[Dataset items]
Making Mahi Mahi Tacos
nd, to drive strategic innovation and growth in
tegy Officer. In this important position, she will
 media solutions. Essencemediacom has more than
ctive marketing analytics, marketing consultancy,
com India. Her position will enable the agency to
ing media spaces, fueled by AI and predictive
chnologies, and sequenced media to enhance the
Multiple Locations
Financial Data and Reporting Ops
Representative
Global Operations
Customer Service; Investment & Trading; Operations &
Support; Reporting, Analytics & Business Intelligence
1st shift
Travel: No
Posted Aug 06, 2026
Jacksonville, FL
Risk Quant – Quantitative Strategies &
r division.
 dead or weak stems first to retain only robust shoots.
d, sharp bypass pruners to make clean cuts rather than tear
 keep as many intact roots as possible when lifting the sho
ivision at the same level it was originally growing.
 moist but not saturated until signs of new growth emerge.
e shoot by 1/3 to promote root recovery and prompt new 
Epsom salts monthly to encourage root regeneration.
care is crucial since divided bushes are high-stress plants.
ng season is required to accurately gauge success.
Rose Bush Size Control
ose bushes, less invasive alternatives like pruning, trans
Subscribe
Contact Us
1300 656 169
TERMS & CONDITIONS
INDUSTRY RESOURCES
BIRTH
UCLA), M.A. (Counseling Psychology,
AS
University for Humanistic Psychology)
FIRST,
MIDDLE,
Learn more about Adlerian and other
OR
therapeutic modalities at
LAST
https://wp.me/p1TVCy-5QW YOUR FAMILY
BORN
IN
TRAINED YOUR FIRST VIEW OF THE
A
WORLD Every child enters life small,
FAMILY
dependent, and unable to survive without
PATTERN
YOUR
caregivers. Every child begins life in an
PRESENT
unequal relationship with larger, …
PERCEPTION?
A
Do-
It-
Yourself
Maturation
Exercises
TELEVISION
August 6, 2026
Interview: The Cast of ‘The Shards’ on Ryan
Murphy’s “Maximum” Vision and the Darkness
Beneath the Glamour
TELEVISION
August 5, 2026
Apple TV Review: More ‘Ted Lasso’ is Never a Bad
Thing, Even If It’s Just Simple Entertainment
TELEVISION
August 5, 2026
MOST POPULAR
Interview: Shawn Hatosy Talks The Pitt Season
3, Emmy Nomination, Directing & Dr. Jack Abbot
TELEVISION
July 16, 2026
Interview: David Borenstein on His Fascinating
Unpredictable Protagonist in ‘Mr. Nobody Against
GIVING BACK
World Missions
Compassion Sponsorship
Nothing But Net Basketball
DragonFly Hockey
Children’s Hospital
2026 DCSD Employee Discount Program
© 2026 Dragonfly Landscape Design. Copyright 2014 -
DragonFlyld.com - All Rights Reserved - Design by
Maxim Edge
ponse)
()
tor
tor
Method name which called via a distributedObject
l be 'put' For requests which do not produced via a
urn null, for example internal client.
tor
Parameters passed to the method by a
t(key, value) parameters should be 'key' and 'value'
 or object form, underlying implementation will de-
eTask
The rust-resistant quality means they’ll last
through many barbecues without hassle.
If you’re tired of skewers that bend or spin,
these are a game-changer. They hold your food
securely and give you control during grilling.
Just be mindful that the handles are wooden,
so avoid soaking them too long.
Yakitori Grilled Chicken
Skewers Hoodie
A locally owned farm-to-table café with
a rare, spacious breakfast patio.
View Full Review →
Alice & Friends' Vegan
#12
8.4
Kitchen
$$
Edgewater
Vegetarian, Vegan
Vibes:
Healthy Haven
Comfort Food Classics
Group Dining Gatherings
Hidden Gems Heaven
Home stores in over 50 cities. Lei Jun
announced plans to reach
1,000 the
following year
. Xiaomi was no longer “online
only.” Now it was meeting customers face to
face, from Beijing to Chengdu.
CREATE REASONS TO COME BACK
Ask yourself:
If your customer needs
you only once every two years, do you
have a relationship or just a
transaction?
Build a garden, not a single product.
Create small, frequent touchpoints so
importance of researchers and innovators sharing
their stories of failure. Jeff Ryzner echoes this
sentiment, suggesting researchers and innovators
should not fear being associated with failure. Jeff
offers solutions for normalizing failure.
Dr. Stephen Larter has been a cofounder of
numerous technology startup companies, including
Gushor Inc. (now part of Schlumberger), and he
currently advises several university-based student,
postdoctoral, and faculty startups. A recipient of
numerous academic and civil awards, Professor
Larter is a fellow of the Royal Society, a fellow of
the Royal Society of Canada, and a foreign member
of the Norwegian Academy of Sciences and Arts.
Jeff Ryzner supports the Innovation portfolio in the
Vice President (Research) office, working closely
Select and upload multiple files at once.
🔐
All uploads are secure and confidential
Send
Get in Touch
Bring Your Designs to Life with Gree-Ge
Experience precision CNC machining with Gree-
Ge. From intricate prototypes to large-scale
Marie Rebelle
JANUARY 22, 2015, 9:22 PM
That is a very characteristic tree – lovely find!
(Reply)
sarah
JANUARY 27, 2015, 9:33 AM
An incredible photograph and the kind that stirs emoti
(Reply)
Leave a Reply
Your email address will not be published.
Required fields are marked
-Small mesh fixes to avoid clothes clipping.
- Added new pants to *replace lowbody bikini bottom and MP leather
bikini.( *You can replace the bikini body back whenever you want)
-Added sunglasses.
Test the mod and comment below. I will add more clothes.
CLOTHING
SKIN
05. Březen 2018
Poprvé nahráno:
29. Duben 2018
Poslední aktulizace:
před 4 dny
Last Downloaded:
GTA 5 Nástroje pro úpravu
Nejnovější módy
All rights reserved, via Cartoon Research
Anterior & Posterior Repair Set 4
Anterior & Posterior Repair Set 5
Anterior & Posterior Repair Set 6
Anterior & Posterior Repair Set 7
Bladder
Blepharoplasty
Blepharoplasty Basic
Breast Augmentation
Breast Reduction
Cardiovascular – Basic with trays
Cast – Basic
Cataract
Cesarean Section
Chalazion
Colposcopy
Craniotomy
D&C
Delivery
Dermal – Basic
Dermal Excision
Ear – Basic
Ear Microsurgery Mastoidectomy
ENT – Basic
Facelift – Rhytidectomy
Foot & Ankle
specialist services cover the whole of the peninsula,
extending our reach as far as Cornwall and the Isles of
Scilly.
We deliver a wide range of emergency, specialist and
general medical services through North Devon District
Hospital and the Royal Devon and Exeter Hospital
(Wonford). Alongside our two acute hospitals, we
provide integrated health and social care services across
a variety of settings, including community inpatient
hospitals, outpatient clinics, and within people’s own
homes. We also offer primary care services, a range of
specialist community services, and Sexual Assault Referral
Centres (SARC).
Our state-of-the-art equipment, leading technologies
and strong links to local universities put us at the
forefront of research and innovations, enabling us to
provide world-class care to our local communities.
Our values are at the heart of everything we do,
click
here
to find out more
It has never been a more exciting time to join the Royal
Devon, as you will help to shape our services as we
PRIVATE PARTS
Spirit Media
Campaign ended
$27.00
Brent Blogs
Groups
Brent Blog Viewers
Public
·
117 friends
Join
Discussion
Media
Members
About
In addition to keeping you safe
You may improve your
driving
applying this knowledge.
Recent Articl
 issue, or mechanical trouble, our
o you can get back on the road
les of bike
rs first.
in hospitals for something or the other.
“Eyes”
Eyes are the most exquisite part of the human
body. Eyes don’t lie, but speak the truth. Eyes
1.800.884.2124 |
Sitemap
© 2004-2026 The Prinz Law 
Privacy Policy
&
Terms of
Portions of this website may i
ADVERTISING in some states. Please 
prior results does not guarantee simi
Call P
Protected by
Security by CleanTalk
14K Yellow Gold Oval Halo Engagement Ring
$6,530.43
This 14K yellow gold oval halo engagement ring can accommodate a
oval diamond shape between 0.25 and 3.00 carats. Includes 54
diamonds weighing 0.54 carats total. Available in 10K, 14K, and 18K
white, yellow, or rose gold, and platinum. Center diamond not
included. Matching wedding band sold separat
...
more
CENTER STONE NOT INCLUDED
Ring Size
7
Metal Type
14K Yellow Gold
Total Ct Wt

### About this exercise
A verbatim copy of every entry is required.

### Result of this exercise
Making Mahi Mahi Tacos
nd, to drive strategic innovation and growth in
tegy Officer. In this important position, she will
 media solutions. Essencemediacom has more than
ctive marketing analytics, marketing consultancy,
com India. Her position will enable the agency to
ing media spaces, fueled by AI and predictive
chnologies, and sequenced media to enhance the
Multiple Locations
Financial Data and Reporting Ops
Representative
Global Operations
Customer Service; Investment & Trading; Operations &
Support; Reporting, Analytics & Business Intelligence
1st shift
Travel: No
Posted Aug 06, 2026
Jacksonville, FL
Risk Quant – Quantitative Strategies &
r division.
 dead or weak stems first to retain only robust shoots.
d, sharp bypass pruners to make clean cuts rather than tear
 keep as many intact roots as possible when lifting the sho
ivision at the same level it was originally growing.
 moist but not saturated until signs of new growth emerge.
e shoot by 1/3 to promote root recovery and prompt new 
Epsom salts monthly to encourage root regeneration.
care is crucial since divided bushes are high-stress plants.
ng season is required to accurately gauge success.
Rose Bush Size Control
ose bushes, less invasive alternatives like pruning, trans
Subscribe
Contact Us
1300 656 169
TERMS & CONDITIONS
INDUSTRY RESOURCES
BIRTH
UCLA), M.A. (Counseling Psychology,
AS
University for Humanistic Psychology)
FIRST,
MIDDLE,
Learn more about Adlerian and other
OR
therapeutic modalities at
LAST
https://wp.me/p1TVCy-5QW YOUR FAMILY
BORN
IN
TRAINED YOUR FIRST VIEW OF THE
A
WORLD Every child enters life small,
FAMILY
dependent, and unable to survive without
PATTERN
YOUR
caregivers. Every child begins life in an
PRESENT
unequal relationship with larger, …
PERCEPTION?
A
Do-
It-
Yourself
Maturation
Exercises
TELEVISION
August 6, 2026
Interview: The Cast of ‘The Shards’ on Ryan
Murphy’s “Maximum” Vision and the Darkness
Beneath the Glamour
TELEVISION
August 5, 2026
Apple TV Review: More ‘Ted Lasso’ is Never a Bad
Thing, Even If It’s Just Simple Entertainment
TELEVISION
August 5, 2026
MOST POPULAR
Interview: Shawn Hatosy Talks The Pitt Season
3, Emmy Nomination, Directing & Dr. Jack Abbot
TELEVISION
July 16, 2026
Interview: David Borenstein on His Fascinating
Unpredictable Protagonist in ‘Mr. Nobody Against
GIVING BACK
World Missions
Compassion Sponsorship
Nothing But Net Basketball
DragonFly Hockey
Children’s Hospital
2026 DCSD Employee Discount Program
© 2026 Dragonfly Landscape Design. Copyright 2014 -
DragonFlyld.com - All Rights Reserved - Design by
Maxim Edge
ponse)
()
tor
tor
Method name which called via a distributedObject
l be 'put' For requests which do not produced via a
urn null, for example internal client.
tor
Parameters passed to the method by a
t(key, value) parameters should be 'key' and 'value'
 or object form, underlying implementation will de-
eTask
The rust-resistant quality means they’ll last
through many barbecues without hassle.
If you’re tired of skewers that bend or spin,
these are a game-changer. They hold your food
securely and give you control during grilling.
Just be mindful that the handles are wooden,
so avoid soaking them too long.
Yakitori Grilled Chicken
Skewers Hoodie
A locally owned farm-to-table café with
a rare, spacious breakfast patio.
View Full Review →
Alice & Friends' Vegan
#12
8.4
Kitchen
$$
Edgewater
Vegetarian, Vegan
Vibes:
Healthy Haven
Comfort Food Classics
Group Dining Gatherings
Hidden Gems Heaven
Home stores in over 50 cities. Lei Jun
announced plans to reach
1,000 the
following year
. Xiaomi was no longer “online
only.” Now it was meeting customers face to
face, from Beijing to Chengdu.
CREATE REASONS TO COME BACK
Ask yourself:
If your customer needs
you only once every two years, do you
have a relationship or just a
transaction?
Build a garden, not a single product.
Create small, frequent touchpoints so
importance of researchers and innovators sharing
their stories of failure. Jeff Ryzner echoes this
sentiment, suggesting researchers and innovators
should not fear being associated with failure. Jeff
offers solutions for normalizing failure.
Dr. Stephen Larter has been a cofounder of
numerous technology startup companies, including
Gushor Inc. (now part of Schlumberger), and he
currently advises several university-based student,
postdoctoral, and faculty startups. A recipient of
numerous academic and civil awards, Professor
Larter is a fellow of the Royal Society, a fellow of
the Royal Society of Canada, and a foreign member
of the Norwegian Academy of Sciences and Arts.
Jeff Ryzner supports the Innovation portfolio in the
Vice President (Research) office, working closely
Select and upload multiple files at once.
🔐
All uploads are secure and confidential
Send
Get in Touch
Bring Your Designs to Life with Gree-Ge
Experience precision CNC machining with Gree-
Ge. From intricate prototypes to large-scale
Marie Rebelle
JANUARY 22, 2015, 9:22 PM
That is a very characteristic tree – lovely find!
(Reply)
sarah
JANUARY 27, 2015, 9:33 AM
An incredible photograph and the kind that stirs emoti
(Reply)
Leave a Reply
Your email address will not be published.
Required fields are marked
-Small mesh fixes to avoid clothes clipping.
- Added new pants to *replace lowbody bikini bottom and MP leather
bikini.( *You can replace the bikini body back whenever you want)
-Added sunglasses.
Test the mod and comment below. I will add more clothes.
CLOTHING
SKIN
05. Březen 2018
Poprvé nahráno:
29. Duben 2018
Poslední aktulizace:
před 4 dny
Last Downloaded:
GTA 5 Nástroje pro úpravu
Nejnovější módy
All rights reserved, via Cartoon Research
Anterior & Posterior Repair Set 4
Anterior & Posterior Repair Set 5
Anterior & Posterior Repair Set 6
Anterior & Posterior Repair Set 7
Bladder
Blepharoplasty
Blepharoplasty Basic
Breast Augmentation
Breast Reduction
Cardiovascular – Basic with trays
Cast – Basic
Cataract
Cesarean Section
Chalazion
Colposcopy
Craniotomy
D&C
Delivery
Dermal – Basic
Dermal Excision
Ear – Basic
Ear Microsurgery Mastoidectomy
ENT – Basic
Facelift – Rhytidectomy
Foot & Ankle
specialist services cover the whole of the peninsula,
extending our reach as far as Cornwall and the Isles of
Scilly.
We deliver a wide range of emergency, specialist and
general medical services through North Devon District
Hospital and the Royal Devon and Exeter Hospital
(Wonford). Alongside our two acute hospitals, we
provide integrated health and social care services across
a variety of settings, including community inpatient
hospitals, outpatient clinics, and within people’s own
homes. We also offer primary care services, a range of
specialist community services, and Sexual Assault Referral
Centres (SARC).
Our state-of-the-art equipment, leading technologies
and strong links to local universities put us at the
forefront of research and innovations, enabling us to
provide world-class care to our local communities.
Our values are at the heart of everything we do,
click
here
to find out more
It has never been a more exciting time to join the Royal
Devon, as you will help to shape our services as we
PRIVATE PARTS
Spirit Media
Campaign ended
$27.00
Brent Blogs
Groups
Brent Blog Viewers
Public
·
117 friends
Join
Discussion
Media
Members
About
In addition to keeping you safe
You may improve your
driving
applying this knowledge.
Recent Articl
 issue, or mechanical trouble, our
o you can get back on the road
les of bike
rs first.
in hospitals for something or the other.
“Eyes”
Eyes are the most exquisite part of the human
body. Eyes don’t lie, but speak the truth. Eyes
1.800.884.2124 |
Sitemap
© 2004-2026 The Prinz Law 
Privacy Policy
&
Terms of
Portions of this website may i
ADVERTISING in some states. Please 
prior results does not guarantee simi
Call P
Protected by
Security by CleanTalk
14K Yellow Gold Oval Halo Engagement Ring
$6,530.43
This 14K yellow gold oval halo engagement ring can accommodate a
oval diamond shape between 0.25 and 3.00 carats. Includes 54
diamonds weighing 0.54 carats total. Available in 10K, 14K, and 18K
white, yellow, or rose gold, and platinum. Center diamond not
included. Matching wedding band sold separat
...
more
CENTER STONE NOT INCLUDED
Ring Size
7
Metal Type
14K Yellow Gold
Total Ct Wt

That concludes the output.